As I listened to this book -- the narrator, Gail Hedrick, read the story fine but did nothing to enhance it. She, on occasion, did change her voice for characters but not consistently. At times, it was a bit confusing as to who was talking during conversations when her tone did not change.
This is not a bad little book, or a bad series. What ruins it for me is the dialogue. The author is from Scotland and lives in Australia. I get that, and I'm probably not nearly as smart as Ms. Christensen, but I do know that Native Americans living in Oregon do NOT call each other "bloke" and "mate" and say "goodo" and that "We rub along fine together. She's a good sort." That was a huge distraction for me. It made the characters seem silly and not real and dashed any hope of me connecting to the characters and their story.
If I read any more of this author's books, I will try to find one set in Australia, assuming she has written one about Australia.
The Dreamcatcher (The Oregon Coast series #2) : Maggie Christensen
This is book two in this series. Unfortunately I haven't read the first book, but this seems to stand on it's own. There are a few references to the past, but not enough to cause confusion.

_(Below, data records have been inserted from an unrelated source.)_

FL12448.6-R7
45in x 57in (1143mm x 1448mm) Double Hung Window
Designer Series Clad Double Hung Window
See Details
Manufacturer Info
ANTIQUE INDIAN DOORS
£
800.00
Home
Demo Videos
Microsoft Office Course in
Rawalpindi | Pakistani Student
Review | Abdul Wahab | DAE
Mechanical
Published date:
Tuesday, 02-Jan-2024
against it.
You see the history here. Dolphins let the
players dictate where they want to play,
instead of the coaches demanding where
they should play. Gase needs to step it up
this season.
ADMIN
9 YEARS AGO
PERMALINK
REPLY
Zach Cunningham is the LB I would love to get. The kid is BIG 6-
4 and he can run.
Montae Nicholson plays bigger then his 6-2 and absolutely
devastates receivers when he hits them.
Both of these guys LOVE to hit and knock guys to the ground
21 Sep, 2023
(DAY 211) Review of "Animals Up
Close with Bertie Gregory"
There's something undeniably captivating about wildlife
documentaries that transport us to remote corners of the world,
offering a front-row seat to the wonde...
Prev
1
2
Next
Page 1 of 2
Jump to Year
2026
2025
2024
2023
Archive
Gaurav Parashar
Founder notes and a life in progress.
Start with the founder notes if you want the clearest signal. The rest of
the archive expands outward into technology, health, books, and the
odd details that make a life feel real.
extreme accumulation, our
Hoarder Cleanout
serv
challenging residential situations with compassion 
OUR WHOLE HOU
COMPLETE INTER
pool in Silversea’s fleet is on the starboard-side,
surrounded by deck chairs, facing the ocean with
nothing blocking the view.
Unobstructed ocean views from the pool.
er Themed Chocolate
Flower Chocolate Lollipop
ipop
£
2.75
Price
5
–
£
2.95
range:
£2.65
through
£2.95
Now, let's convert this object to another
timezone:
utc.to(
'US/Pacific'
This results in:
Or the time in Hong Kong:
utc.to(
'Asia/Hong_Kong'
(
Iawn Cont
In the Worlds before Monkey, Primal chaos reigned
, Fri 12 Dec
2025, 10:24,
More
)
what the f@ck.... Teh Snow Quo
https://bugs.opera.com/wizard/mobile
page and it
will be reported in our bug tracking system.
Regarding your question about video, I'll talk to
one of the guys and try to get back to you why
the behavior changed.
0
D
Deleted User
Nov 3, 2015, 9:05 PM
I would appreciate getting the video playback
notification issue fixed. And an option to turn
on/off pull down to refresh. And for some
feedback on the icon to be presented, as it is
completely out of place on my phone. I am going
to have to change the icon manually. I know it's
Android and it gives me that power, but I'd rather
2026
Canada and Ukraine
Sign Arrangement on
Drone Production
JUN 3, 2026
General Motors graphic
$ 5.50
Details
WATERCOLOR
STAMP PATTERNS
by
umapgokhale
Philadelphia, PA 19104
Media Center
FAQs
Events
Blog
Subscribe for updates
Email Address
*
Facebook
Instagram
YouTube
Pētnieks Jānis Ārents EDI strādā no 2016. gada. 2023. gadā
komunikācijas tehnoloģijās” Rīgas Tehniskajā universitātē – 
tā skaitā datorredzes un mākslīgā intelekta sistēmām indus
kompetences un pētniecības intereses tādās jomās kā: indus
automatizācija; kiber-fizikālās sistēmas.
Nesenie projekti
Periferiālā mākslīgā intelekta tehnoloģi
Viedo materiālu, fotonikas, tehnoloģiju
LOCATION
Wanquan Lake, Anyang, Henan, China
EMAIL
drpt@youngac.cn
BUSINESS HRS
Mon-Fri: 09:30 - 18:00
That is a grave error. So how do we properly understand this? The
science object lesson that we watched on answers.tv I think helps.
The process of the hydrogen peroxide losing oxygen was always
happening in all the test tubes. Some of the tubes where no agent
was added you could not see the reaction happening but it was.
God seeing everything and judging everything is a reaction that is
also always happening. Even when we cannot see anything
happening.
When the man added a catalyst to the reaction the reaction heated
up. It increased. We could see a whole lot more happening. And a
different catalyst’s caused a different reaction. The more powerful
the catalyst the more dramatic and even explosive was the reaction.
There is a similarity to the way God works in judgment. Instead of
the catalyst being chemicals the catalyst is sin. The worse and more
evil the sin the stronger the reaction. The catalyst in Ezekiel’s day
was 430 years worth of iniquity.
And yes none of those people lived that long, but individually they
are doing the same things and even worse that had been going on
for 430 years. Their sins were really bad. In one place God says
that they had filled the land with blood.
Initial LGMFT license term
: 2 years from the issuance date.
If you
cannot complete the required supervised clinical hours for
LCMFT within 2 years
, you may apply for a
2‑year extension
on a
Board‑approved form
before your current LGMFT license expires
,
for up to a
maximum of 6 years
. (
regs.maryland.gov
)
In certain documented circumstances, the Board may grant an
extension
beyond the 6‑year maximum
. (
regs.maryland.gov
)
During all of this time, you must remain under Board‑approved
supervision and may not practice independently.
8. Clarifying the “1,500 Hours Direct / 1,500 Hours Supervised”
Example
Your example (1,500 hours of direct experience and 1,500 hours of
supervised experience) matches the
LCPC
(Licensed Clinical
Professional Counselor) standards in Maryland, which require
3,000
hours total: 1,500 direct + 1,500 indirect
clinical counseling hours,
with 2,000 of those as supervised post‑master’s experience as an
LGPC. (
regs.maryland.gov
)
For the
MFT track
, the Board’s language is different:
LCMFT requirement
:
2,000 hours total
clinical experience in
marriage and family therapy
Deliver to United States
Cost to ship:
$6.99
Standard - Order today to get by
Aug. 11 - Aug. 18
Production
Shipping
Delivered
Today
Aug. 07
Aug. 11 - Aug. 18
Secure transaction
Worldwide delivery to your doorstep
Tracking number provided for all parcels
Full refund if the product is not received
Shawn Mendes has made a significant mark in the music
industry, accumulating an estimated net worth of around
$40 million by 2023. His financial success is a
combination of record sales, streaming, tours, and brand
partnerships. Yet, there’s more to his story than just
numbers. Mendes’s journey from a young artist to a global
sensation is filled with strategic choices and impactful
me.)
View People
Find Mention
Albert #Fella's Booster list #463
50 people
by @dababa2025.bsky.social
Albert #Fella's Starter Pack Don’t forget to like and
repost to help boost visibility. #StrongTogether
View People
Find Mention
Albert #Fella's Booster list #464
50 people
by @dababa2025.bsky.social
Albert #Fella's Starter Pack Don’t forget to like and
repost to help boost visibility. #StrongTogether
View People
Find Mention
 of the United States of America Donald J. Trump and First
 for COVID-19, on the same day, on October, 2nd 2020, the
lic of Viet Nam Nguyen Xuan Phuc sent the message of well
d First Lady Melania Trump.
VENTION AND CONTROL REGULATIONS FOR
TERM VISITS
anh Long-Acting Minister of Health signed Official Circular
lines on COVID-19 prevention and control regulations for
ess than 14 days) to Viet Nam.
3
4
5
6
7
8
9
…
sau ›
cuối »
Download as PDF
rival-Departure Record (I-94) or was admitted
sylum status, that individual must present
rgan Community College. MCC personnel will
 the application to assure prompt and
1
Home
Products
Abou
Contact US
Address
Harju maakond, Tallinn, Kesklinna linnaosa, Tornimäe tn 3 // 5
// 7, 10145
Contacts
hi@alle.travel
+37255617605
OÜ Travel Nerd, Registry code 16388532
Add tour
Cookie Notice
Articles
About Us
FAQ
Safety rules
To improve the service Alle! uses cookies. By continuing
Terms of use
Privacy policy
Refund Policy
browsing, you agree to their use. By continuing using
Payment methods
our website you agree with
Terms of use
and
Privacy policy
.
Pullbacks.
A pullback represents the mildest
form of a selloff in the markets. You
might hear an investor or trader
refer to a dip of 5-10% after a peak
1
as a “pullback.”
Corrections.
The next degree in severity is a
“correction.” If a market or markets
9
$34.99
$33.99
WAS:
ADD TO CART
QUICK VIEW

An interesting story line about life changes. The characters are supposed to be young middle age, but act more on young side. The only problem I have is with the dialog. Yes, the author was born in Scotland and lives in Australia. She set the story in Oregon, but uses phrases that are clearly non- American. I have read and listened to a lot of UK set novels and understood what was being said.
The listener will find love, loss, aging parents, nasty developers, and new relationships.
The narration was well done except the dialog was more UK, and the narrator was American. I would of hoped that they would match.
I was given this free review copy audiobook at my request and have voluntarily left this review.
Ellen, the owner of the local bookshop in Old Town, Florence is facing a few dilemmas. The future of her precious shop is at risk, and old friend of her brother is proving to be an enigma. A brilliantly written story with great characters, a hint of suspense, a few twists and turns and, of course, a romantic touch. Highly recommended. I am looking forward to the next in this fabulous series set in Florence Oregon.
This heartwarming book is about Ellen Williams, a native American with a gift for foretelling the future.She owns a special book store with local and native American books. The city wants to tear down her whole block and build something new. Her brothers friend Travis ( a famous author there incognito) comes into her shop and she feels a strange connection to him. So she asks Travis help to keep her bookstore not torn down. They became friends and then fell in love. She goes before the city council and she wins her plea, the block will not be torn down. He then leaves for California where she goes to visit him and they have a happy ending.
This entire review has been hidden because of spoilers.
The Dreamcatcher follows on from The Sand Dollar, with Mike and Jenny returning to Oregon. This time the story centres around Ellen, Jenny's cousin and the new man in her life. Maggie Christensen has a writing style which is easy to read and draws you in to her characters. One for the romantics!